Suppose we are given a set of points $S=\{x_i\}_{i=1,...,n}$ with $x_i\in\mathbb{R}$ and $x_i<x_{i+1}$. We define a cluster to be a chain of points in $S$ where the distance between consecutive points is less than one, i.e. $x_{i+1}-x_i < 1$. Suppose that $k$ points ($0\leq k < n$) have been removed at random, but that we do not know which points these were. What is the probability distribution $\mathrm{P}(m|k,S)$ of the number of clusters $m$ in the set of remaining points? Is there a way to compute this probability without simply trying every subset of $n-k$ points? All points are equally likely to be removed.
My progress so far:
Consider the pairwise distance matrix $\mathbf{D}$ with elements $D_{i,j}=x_i-x_j$. The number of clusters can be simply calculated as one plus the number of elements on the first diagonal that are greater than one. The act of removing point $x_j$ is equivalent to deleting row $j$ and column $j$ of $\mathbf{D}$. I have created an illustration of this abstraction here, where I show the pairwise distance matrix of twenty points with every cell coloured by whether it is less than (blue) or greater to one (red). The inset shows the twenty points, coloured by which cluster they belong to. By looking at the number of red cells on the first diagonal (and adding one), we can see that there are four clusters.

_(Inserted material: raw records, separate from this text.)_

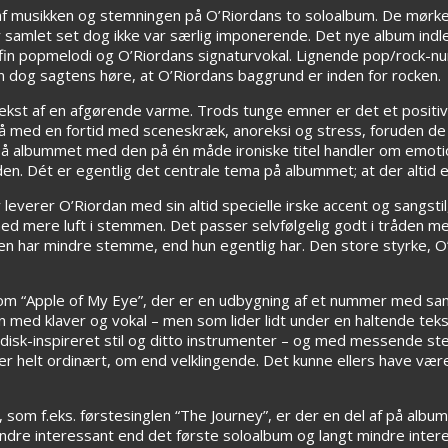
ik af musikken og stemningen på O’Riordans to soloalbum. De mørk
samlet set dog ikke var særlig imponerende. Det nye album ind
fin popmelodi og O’Riordans signaturvokal. Lignende pop/rock-nu
 dog sagtens høre, at O’Riordans baggrund er inden for rocken.
st af en afgørende varme. Trods tunge emner er det et positiv
på med en fortid med sceneskræk, anoreksi og stress, foruden de 
 albummet med den på én måde ironiske titel handler om emotion
n. Dét er egentlig det centrale tema på albummet; at der altid e
everer O’Riordan med sin altid specielle irske accent og sangstil
ed mere luft i stemmen. Det passer selvfølgelig godt i tråden me
 har mindre stemme, end hun egentlig har. Den store styrke, O’
m “Apple of My Eye”, der er en udbygning af et nummer med sam
kun med klaver og vokal – men som lider lidt under en haltende te
k-inspireret stil og ditto instrumenter – og med messende st
 helt ordinært, om end velklingende. Det kunne ellers have væ
som f.eks. førstesinglen “The Journey”, er der en del af på albu
mindre interessant end det første soloalbum og langt mindre inte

I think this abstraction is useful, because we can immediately see that points $\{6,7,8,9\}$ are in an indivisable cluster, i.e. all the points are within a distance of one of each other. We can also see that the cluster $\{1,2,3,4\}$ would split in two if either points 2 or 3 were removed. Splitting a cluster can be re-expressed as removing row-and-column pairs such that a red cell moves onto the first diagonal, but note that cell $(i+n,i)$ can only end up on the first diagonal if points $i+1,...,i+n-1$ are removed. I'm now trying to use this puzzle to build intuition for the problem above.